これから返事が来る予定の者は現段階では30名程。その中から何人後宮に来てくれるかは分からないけれど、目標の50人に近い人数が集まりそうだった。
「雪花様、只今戻りました」
「おかえりなさい、若汐。夏宮の様子はどうでした?」
「はい。万姫様も夏宮の宮女を増やす為に動いているようです」
「そうですか」
「雪花様が30名程集められる予定だと伝えていましたので、万姫様は冬宮は全部でおよそ50人の女官及び宮女が集まると思われているようです。そのため、夏宮では女官と宮女を合計60人にする予定を立てていました」
元々冬宮に使えていた鈴莉たちと、今回新たに仕えてもらう人数を足すと冬宮は約60人になる。つまり、万姫様と同じぐらいの人数になりそうね。それでも宮仕えの人数としては少ない方だ。けれど、わたくしはまだお妃候補だからこれくらいで丁度いい。多すぎても后妃様方から目を付けられかねないからだ。
后妃様方の中で一番宮女や女官の数が少いのは、雪欄様のところで百数十名程。
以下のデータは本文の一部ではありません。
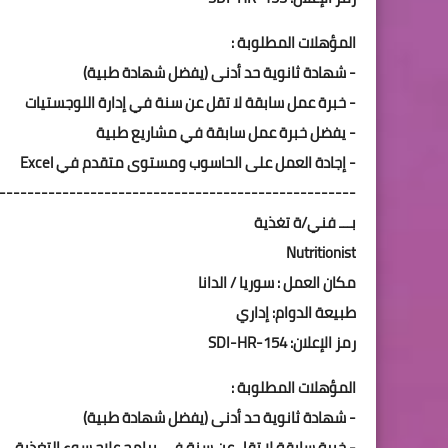
المؤهلات المطلوبة :
- شهادة ثانوية حد أدنى (يفضل شهادة طبية)
- خبرة عمل سابقة لا تقل عن سنة في إدارة اللوجستيات
- يفضل خبرة عمل سابقة في مشاريع طبية
- إجادة العمل على الحاسوب ومستوى متقدم في Excel
---------------------------------------------------
بـــ فني/ة تغذية
Nutritionist
مكان العمل : سوريا / الدانا
طبيعة الدوام: إداري
رمز الإعلان: SDI-HR-154
المؤهلات المطلوبة :
- شهادة ثانوية حد أدنى (يفضل شهادة طبية)
- خبرة سابقة لا تقل عن سنة في برامج علاج سوء التغذية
それを超えるのは暗黙のうちにタブーとされていた。
目立たない範囲を狙うのであれば、増やすにしてもあと20名辺りで止めにしたほうが良いでしょうね。
「蘭蘭、現在の冬宮における女官試験の教育希望者は?」
「はい、現段階では20名近くおります」
「雪花様、私の両親の文にはこれから後宮入り予定の者も数名が女官を希望しているとありました」
鈴莉が付け足す。
「では、将来的に女官の数では冬宮の方が多くなりそうですね」
「はい」
「若汐、前にも言いましたけれど、女官試験を受けるための教育を行っている件は万姫様には秘密よ。単純に“読み書きを教えたり、簡単な計算を教えている”と伝えておいて」
最初は雹華と明明に女官の試験を受けさせるために始めた読み書きの教育だった。けれど、実際に試験を受けるとなるとそれだけでは事足りない。今では女官になるための試験対策のようなことも行っていた。
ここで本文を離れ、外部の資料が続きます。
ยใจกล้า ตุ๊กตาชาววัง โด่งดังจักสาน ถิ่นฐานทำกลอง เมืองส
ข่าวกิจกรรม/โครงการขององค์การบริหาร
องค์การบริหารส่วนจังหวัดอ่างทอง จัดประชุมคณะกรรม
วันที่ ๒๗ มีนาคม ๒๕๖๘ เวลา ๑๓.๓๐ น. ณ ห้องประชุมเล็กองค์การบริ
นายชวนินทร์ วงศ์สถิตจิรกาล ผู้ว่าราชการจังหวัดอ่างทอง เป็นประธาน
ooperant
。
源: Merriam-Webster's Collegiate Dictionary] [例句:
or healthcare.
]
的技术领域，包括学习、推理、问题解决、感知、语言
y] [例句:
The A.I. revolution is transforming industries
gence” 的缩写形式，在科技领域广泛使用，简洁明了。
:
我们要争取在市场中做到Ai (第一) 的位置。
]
わたくしからの指示に対して「はい」と若汐が返事をした直後、美玲がわたくしを呼んだ。
「雪花様、始まりの儀でお召しになる衣が仕立て上がったと連絡が来ました。それで、直しが必要か一度確認したいとのことです。いかが致しましょう?」
始まりの儀とは、お妃候補が全員後宮に揃ってから初めて4人のお妃候補と皇太子殿下が集う行事だ。それがあと数週間後にやって来ようとしている。
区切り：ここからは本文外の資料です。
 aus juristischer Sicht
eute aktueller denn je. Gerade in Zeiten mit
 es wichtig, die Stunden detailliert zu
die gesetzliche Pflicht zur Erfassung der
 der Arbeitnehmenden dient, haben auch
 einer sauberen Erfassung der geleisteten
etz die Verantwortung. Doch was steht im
絶対に失敗出来ない行事だから、一月前から打ち合わせを重ねて、反物選びから刺繍の施し方まで試行錯誤を繰り返していた。
「分かりました。お通しして」
*****
試着した衣はサイズがぴったりだった。いつも着ている衣よりも濃い青と淡い水色をベースにした鮮やかな青に白が映える衣だ。青い生地には金色と衣と同系統の色糸を何種類も使って刺繍が編み込まれている。
帯や髪飾りなどの小物も、衣に合わせて選んでいた。それでも外せないのはやはり煌月殿下から頂いた髪飾り。この髪飾りに合うような組み合わせでと、他の髪飾りをお願いしていた。
無理難題だったかしら? と、少し心配していたがそれは杞憂に終わり、これがまたとても良く似合っていた。
「サイズも丁度でしたし、早く仕上がって良かったですね」
試着後、お茶を飲みながら休憩していると鈴莉がそう声を掛けてきた。
「えぇ。後は当日が来るのを待つだけだわ……」
初めて4人のお妃候補が揃う日。他の宮のお妃候補もわたくしと同様に皆、衣を仕立てている筈だ。
誰が一番華やかに着飾れるか。
これもわたくし達にとっては大事なことだった。
煌月殿下の正妃の座を巡る争いは、既に始まっている。けれど、この行事から正式に始まるのだ。